● RECORD EXTRACTS
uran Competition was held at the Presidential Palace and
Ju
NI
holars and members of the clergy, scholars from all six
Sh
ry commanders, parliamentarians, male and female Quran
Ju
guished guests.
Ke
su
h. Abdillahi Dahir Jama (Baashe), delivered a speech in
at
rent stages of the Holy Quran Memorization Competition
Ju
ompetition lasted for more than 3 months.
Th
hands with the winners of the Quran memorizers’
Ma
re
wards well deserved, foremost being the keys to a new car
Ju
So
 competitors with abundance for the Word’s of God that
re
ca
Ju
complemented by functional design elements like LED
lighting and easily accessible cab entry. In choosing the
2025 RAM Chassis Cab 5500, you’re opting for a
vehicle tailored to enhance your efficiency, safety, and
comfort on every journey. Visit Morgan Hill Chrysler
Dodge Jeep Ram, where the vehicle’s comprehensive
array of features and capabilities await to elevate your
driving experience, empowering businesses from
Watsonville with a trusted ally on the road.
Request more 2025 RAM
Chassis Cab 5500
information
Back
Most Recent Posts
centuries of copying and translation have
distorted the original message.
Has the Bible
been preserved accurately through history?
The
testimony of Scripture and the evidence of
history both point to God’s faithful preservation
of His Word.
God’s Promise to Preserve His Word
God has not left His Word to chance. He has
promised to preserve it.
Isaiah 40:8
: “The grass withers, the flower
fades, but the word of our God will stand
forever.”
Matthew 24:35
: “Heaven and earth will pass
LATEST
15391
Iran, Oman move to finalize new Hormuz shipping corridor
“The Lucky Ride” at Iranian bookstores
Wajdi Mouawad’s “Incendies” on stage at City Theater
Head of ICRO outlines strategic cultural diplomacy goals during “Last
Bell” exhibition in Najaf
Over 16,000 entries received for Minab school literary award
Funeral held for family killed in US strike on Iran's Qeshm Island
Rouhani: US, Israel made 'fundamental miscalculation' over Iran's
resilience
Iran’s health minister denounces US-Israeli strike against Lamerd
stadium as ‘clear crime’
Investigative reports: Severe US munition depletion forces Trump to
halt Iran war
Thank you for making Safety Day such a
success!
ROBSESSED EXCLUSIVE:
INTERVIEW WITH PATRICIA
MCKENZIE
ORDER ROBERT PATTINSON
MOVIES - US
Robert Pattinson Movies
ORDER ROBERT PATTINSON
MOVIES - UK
==
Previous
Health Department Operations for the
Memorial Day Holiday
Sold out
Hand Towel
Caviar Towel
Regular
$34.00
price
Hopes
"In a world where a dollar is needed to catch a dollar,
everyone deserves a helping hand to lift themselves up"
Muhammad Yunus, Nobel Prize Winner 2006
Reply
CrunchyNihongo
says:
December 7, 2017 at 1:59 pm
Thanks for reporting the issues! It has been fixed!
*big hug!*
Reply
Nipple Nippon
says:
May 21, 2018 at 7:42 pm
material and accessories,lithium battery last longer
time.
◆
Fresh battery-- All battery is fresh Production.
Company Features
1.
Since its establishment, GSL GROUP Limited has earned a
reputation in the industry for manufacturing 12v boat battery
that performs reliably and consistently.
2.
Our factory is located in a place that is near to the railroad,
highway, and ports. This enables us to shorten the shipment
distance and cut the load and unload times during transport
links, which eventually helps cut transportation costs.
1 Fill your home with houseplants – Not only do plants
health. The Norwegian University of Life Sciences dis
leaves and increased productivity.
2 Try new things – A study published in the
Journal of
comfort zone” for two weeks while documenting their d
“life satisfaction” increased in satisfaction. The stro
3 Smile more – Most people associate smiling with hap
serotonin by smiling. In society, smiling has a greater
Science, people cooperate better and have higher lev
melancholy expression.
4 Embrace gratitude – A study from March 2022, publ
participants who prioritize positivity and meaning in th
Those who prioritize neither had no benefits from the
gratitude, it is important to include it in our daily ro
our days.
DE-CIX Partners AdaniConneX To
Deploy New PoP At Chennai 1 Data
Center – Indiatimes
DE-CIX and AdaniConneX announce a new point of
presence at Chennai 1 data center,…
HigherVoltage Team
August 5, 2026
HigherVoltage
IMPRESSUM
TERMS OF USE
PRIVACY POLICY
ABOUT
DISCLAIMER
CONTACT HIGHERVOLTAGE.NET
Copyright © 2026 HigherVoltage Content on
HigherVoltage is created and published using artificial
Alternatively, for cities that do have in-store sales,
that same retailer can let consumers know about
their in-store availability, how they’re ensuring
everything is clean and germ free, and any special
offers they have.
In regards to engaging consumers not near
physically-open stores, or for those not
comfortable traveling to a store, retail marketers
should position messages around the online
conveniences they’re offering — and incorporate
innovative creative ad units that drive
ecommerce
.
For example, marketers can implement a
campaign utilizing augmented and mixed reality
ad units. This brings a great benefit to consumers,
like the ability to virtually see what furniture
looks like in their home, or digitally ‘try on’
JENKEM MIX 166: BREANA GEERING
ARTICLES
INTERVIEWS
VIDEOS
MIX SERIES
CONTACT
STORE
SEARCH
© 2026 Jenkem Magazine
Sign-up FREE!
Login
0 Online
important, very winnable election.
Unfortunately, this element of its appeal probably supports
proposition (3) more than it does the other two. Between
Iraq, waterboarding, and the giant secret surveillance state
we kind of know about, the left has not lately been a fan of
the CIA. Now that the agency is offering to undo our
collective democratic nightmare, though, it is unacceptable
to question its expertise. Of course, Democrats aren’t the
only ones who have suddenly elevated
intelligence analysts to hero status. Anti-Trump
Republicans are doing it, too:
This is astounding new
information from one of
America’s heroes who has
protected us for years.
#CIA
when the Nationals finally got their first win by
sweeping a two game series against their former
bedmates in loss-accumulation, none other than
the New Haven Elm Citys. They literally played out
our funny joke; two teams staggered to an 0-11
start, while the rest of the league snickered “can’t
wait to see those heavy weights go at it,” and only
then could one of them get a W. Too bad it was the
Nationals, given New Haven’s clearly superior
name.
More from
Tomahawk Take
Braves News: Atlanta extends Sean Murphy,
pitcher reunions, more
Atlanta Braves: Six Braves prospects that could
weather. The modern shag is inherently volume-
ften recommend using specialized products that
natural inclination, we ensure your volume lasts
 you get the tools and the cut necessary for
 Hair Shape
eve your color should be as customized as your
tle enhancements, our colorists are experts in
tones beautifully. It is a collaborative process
...
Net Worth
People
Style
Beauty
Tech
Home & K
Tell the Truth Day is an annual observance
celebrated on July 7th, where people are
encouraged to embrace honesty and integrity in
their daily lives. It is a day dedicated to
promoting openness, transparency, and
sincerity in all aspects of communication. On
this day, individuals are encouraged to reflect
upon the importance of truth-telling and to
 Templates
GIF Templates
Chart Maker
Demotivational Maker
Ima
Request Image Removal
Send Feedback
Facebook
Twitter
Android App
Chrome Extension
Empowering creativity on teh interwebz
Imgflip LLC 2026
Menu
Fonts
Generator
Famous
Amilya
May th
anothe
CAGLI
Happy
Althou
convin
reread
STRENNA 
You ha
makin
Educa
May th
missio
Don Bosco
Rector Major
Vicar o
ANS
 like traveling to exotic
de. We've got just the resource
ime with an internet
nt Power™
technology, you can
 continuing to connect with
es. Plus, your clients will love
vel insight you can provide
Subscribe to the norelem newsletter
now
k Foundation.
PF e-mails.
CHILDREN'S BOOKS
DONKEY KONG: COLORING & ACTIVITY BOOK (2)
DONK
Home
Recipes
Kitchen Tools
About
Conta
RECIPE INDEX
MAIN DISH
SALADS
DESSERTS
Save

● GOAL OF THE EXERCISE
Filter the listing above, keeping only the lines with "daily".

● FINISHED EXERCISE
gratitude, it is important to include it in our daily ro
their daily lives. It is a day dedicated to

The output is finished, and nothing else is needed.